My reading Bryant Simon’s The Hamlet Fire during the previous year led to my reading two books he mentioned--Ellen Ruppel Shell’s Cheap: The High Cost of Discount Culture and Ann Vileisis’ Kitchen Literacy: How We lost Knowledge of Where Food Comes From and Why We Need to Get It Back, which reveals the role that advertising and packaging has had in making processed food more appealing during the 20th century.
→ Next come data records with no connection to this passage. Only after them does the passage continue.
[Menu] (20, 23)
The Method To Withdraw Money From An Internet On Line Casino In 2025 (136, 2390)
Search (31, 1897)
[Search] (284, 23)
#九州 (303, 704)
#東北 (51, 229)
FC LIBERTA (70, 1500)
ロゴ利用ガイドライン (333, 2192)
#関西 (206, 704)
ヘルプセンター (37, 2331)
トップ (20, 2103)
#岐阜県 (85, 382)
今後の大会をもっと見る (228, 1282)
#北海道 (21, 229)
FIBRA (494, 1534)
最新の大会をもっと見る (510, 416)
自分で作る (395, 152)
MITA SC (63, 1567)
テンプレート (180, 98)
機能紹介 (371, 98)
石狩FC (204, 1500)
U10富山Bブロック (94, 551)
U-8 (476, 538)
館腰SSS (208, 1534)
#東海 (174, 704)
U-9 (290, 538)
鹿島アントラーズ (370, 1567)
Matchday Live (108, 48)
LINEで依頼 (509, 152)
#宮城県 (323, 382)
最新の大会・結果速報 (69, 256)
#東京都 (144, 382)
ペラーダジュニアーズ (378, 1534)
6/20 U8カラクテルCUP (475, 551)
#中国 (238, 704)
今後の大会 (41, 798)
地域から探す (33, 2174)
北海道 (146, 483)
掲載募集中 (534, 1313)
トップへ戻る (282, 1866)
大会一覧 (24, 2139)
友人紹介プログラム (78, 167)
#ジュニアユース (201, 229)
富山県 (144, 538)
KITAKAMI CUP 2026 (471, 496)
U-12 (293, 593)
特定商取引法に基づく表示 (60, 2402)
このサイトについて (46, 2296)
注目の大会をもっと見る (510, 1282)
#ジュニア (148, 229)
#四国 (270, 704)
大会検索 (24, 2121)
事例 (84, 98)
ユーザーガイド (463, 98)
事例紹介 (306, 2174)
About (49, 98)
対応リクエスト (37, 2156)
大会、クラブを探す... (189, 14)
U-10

I am hoping to buy fewer books during 2021. I know I said
that before. No one has yet enrolled in my classes for Spring 2021, and I may
not be teaching this coming semester. Out of necessity, I will probably be
reading more of my backlog--that is, those books on my bookshelves that I have
not yet read. My wife and I will also be devoting attention to the press that
we have created. Our first magazine will be coming out in March, 2021.